What to do
If a line in the entries below includes the string "Frauen", copy it out.

───── Dataset extract

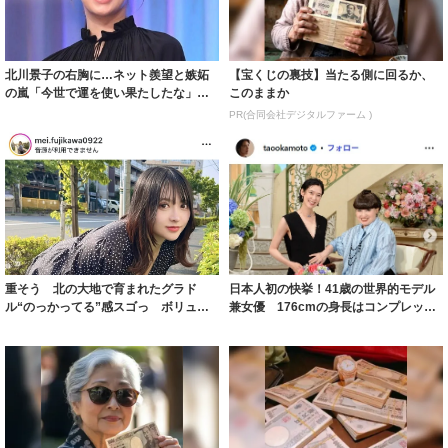
北川景子の右胸に…ネット羨望と嫉妬
【宝くじの裏技】当たる側に回るか、
の嵐「今世で運を使い果たしたな」
このままか
「ガッツリ行っ...
PR(合同会社デジタルファーム )
重そう 北の大地で育まれたグラド
日本人初の快挙！41歳の世界的モデル
ル“のっかってる”感スゴっ ボリュー
兼女優 176cmの身長はコンプレック
ミー連発「ア...
スだっ...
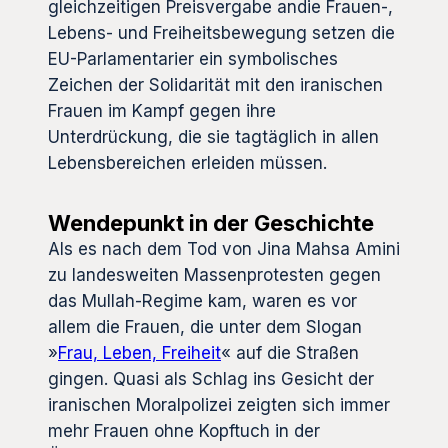
gleichzeitigen Preisvergabe andie Frauen-,
Lebens- und Freiheitsbewegung setzen die
EU-Parlamentarier ein symbolisches
Zeichen der Solidarität mit den iranischen
Frauen im Kampf gegen ihre
Unterdrückung, die sie tagtäglich in allen
Lebensbereichen erleiden müssen.
Wendepunkt in der Geschichte
Als es nach dem Tod von Jina Mahsa Amini
zu landesweiten Massenprotesten gegen
das Mullah-Regime kam, waren es vor
allem die Frauen, die unter dem Slogan
»
Frau, Leben, Freiheit
« auf die Straßen
gingen. Quasi als Schlag ins Gesicht der
iranischen Moralpolizei zeigten sich immer
mehr Frauen ohne Kopftuch in der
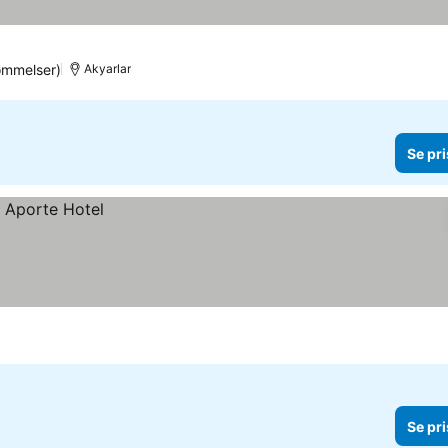
ømmelser)
Akyarlar
Se pri
Se pri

──────────

Response to this task
gleichzeitigen Preisvergabe andie Frauen-,
Frauen im Kampf gegen ihre
allem die Frauen, die unter dem Slogan
mehr Frauen ohne Kopftuch in der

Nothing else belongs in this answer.